If the imperial powers had relied only on robotic crafts, they never would have figured out how humans could survive in distant hostile worlds, simply because there was no need.

If humans are to travel beyond low Earth orbit, in the 21st Century we need to find similar solutions. How do people survive solar radiation, the space equivalent of scurvy?

If we don't send them, then no investment is made in solving the problem.

The imperial powers were, of course, motivated by greed and profit, but also by their finite resources. Earth's resources are finite. It may not happen for decades, or for centuries, but eventually we'll run out of resources.

Sixty years after President Kennedy sent the United States to the Moon for political prestige, NASA and its international partner agencies plan to hope to return to the Moon later this decade with Project Artemis.

Sure, some international prestige is involved, but this time we're not trying to prove we're better than a rival nation.

This time, it's to figure out how to stay.

Although private companies built Project Apollo, they did so based on NASA engineering specifications. NASA owned the technology.

That's certainly true of NASA's Space Launch System and Orion spacecraft, but those were dictated by Congress in 2010 to protect Space Shuttle and Constellation contractors from unemployment. They're jobs programs.

The rest of Project Artemis relies on the American private sector to provide services developed through competition and innovation.

The three ships Columbus used in 1492 were private trade ships hired to make the voyage.


An artist's concept of the Gateway, built by commercial and international partners. Image source: NASA.
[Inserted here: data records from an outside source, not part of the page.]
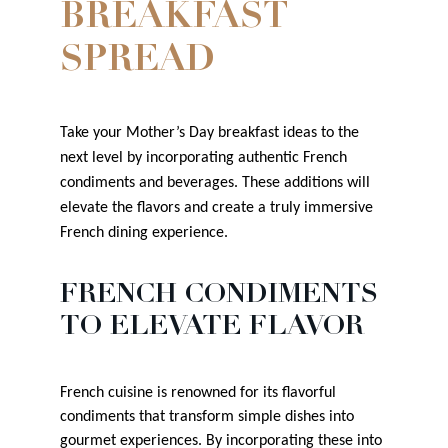
BREAKFAST
SPREAD
Take your Mother’s Day breakfast ideas to the
next level by incorporating authentic French
condiments and beverages. These additions will
elevate the flavors and create a truly immersive
French dining experience.
FRENCH CONDIMENTS
TO ELEVATE FLAVOR
French cuisine is renowned for its flavorful
condiments that transform simple dishes into
gourmet experiences. By incorporating these into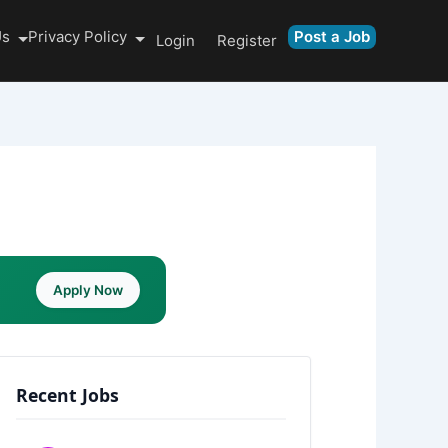
Us
Privacy Policy
Post a Job
Login
Register
Apply Now
Recent Jobs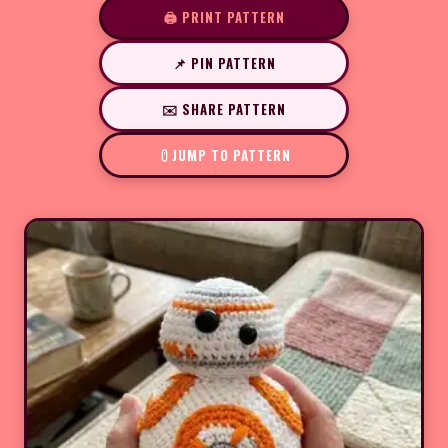
🖨️ PRINT PATTERN
📌 PIN PATTERN
✉️ SHARE PATTERN
JUMP TO PATTERN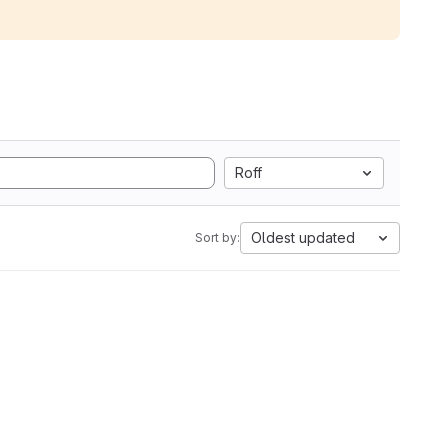
Roff
Oldest updated
Sort by: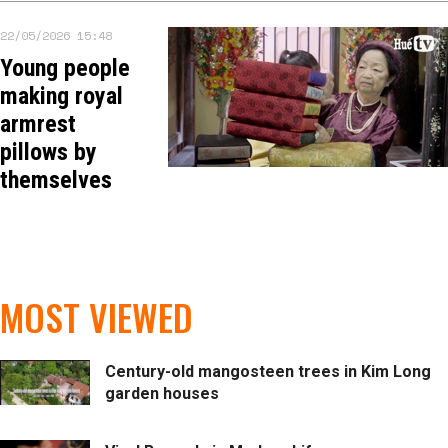
22/05/2026 15:48
Young people
making royal
armrest
pillows by
themselves
MOST VIEWED
Century-old mangosteen trees in Kim Long
garden houses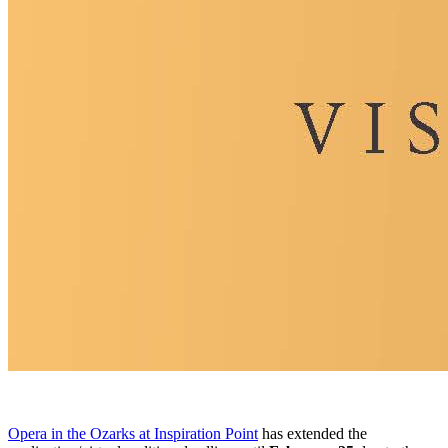
Opera in the Ozarks at Inspiration Point
has extended the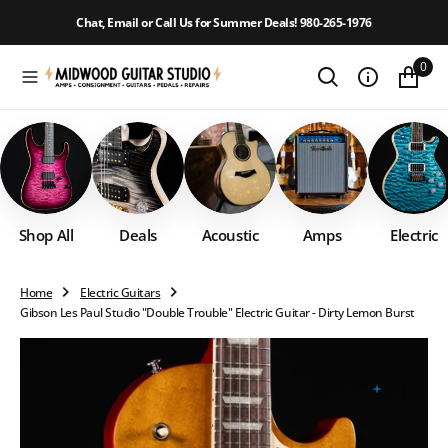
O
Chat, Email or Call Us for Summer Deals! 980-265-1976
N
T
0
E
N
T
Shop All
Deals
Acoustic
Amps
Electric
Home
Electric Guitars
Gibson Les Paul Studio "Double Trouble" Electric Guitar - Dirty Lemon Burst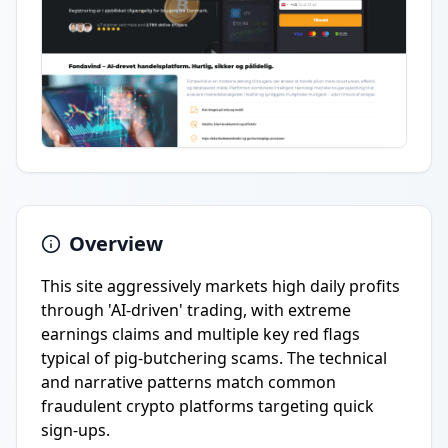
Overview
This site aggressively markets high daily profits
through 'AI-driven' trading, with extreme
earnings claims and multiple key red flags
typical of pig-butchering scams. The technical
and narrative patterns match common
fraudulent crypto platforms targeting quick
sign-ups.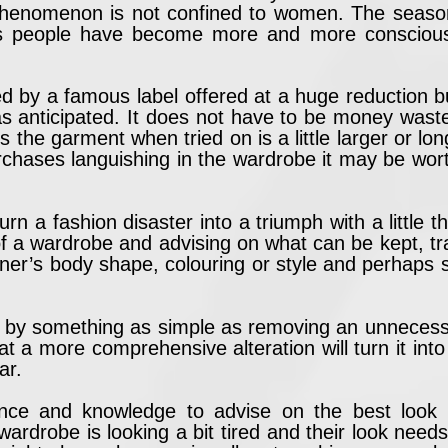
phenomenon is not confined to women. The season
 As people have become more and more conscious o
d by a famous label offered at a huge reduction 
l as anticipated. It does not have to be money wast
ps the garment when tried on is a little larger or lo
purchases languishing in the wardrobe it may be wor
turn a fashion disaster into a triumph with a little
f a wardrobe and advising on what can be kept, tran
ner’s body shape, colouring or style and perhaps so
 by something as simple as removing an unnecessar
t a more comprehensive alteration will turn it into
ar.
ience and knowledge to advise on the best look
 wardrobe is looking a bit tired and their look need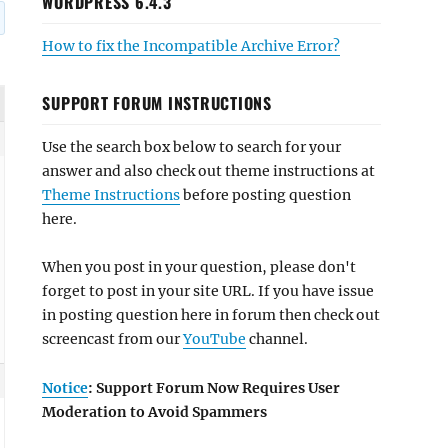
WORDPRESS 6.4.3
How to fix the Incompatible Archive Error?
SUPPORT FORUM INSTRUCTIONS
Use the search box below to search for your
answer and also check out theme instructions at
Theme Instructions
before posting question
here.
When you post in your question, please don't
forget to post in your site URL. If you have issue
in posting question here in forum then check out
screencast from our
YouTube
channel.
Notice
: Support Forum Now Requires User
Moderation to Avoid Spammers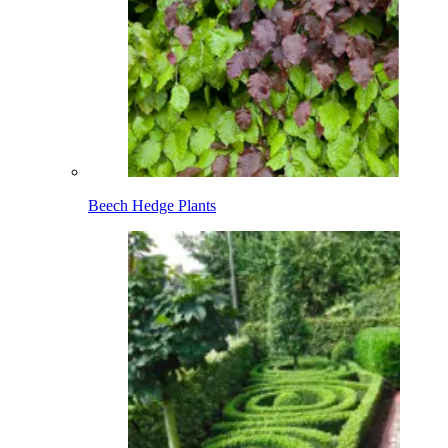
Beech Hedge Plants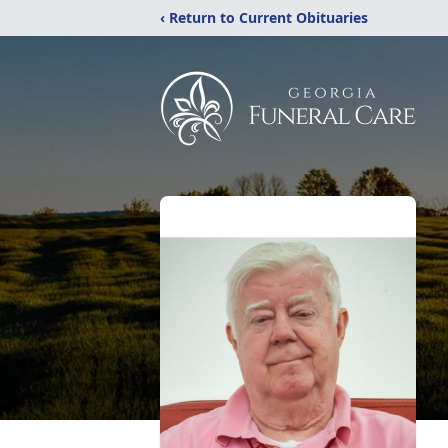
‹ Return to Current Obituaries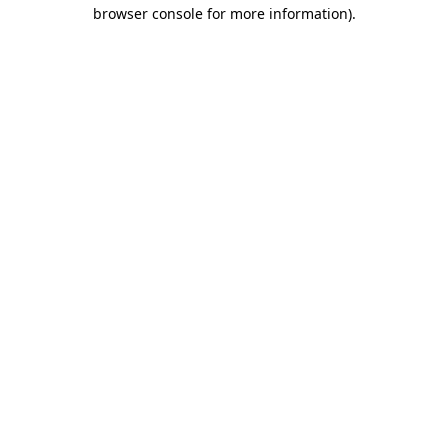
browser console for more information).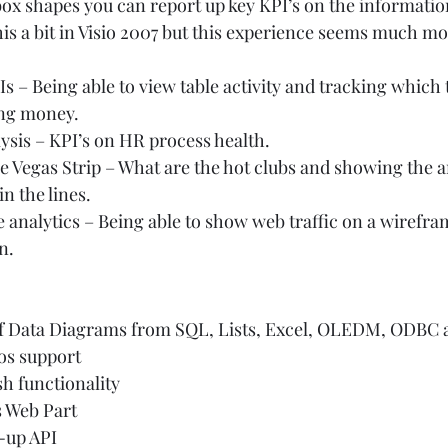
box shapes you can report up key KPI’s on the information
is a bit in Visio 2007 but this experience seems much mor
s – Being able to view table activity and tracking which t
ng money. 
sis – KPI’s on HR process health.  
e Vegas Strip – What are the hot clubs and showing the 
n the lines.  
e analytics – Being able to show web traffic on a wirefra
.   
of Data Diagrams from SQL, Lists, Excel, OLEDM, ODBC
s support 
h functionality 
 Web Part 
-up API 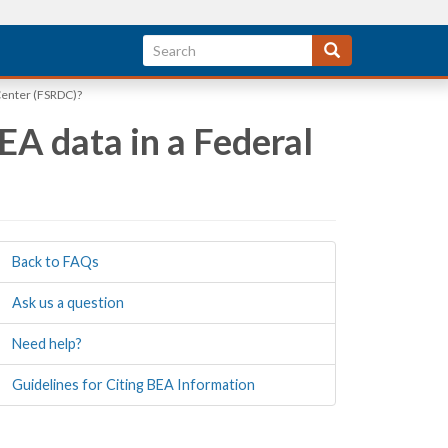
 Center (FSRDC)?
EA data in a Federal
Back to FAQs
Ask us a question
Need help?
Guidelines for Citing BEA Information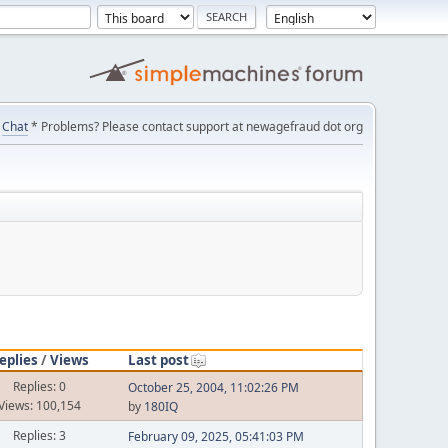
Chat
* Problems? Please contact support at newagefraud dot org
eplies
/
Views
Last post
Replies: 0
October 25, 2004, 11:02:26 PM
Views: 100,154
by
180IQ
Replies: 3
February 09, 2025, 05:41:03 PM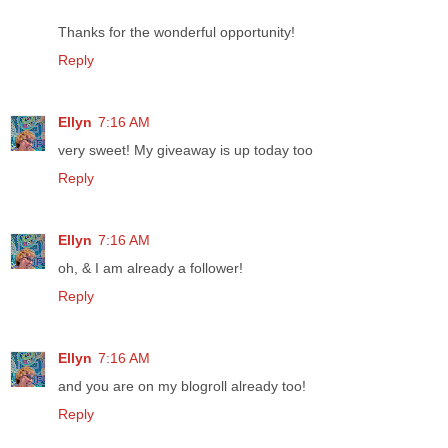
Thanks for the wonderful opportunity!
Reply
Ellyn
7:16 AM
very sweet! My giveaway is up today too
Reply
Ellyn
7:16 AM
oh, & I am already a follower!
Reply
Ellyn
7:16 AM
and you are on my blogroll already too!
Reply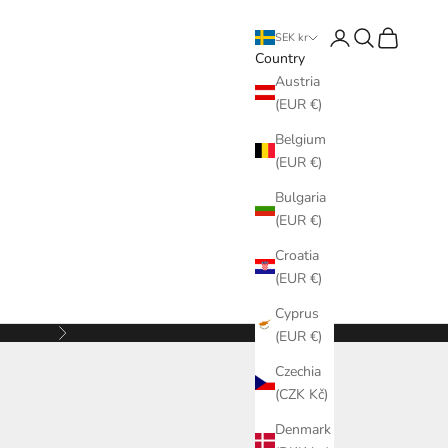
Login
Search
Cart
SEK kr
Country
Austria
(EUR €)
Belgium
(EUR €)
Bulgaria
(EUR €)
Croatia
(EUR €)
Cyprus
Next
(EUR €)
Czechia
(CZK Kč)
Denmark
A one-way trip to the Moon is about three days. Artemis astronauts may land directly on the lunar surface, or they may dock at Gateway, a space station made of commercial components. Unlike the International Space Station, Gateway will have its own solar electric propulsion system, capable of changing its orbit, or even leaving orbit to venture into cislunar space.

Space propulsion will advance, just as ship propulsion advanced from the Age of Sail, to the Age of Steam, the Age of Diesel, and the Age of Nuclear Power.

Artemis plans a semi-permanent crewed habitat at the Moon's South Pole. Robotic probes have collected evidence that frozen water ice may exist in craters there cloaked in permanent darkness.

Columbus and other early European sailors brought fresh water with them, which was used sparingly. Rain water was collected along the way, if it rained at all.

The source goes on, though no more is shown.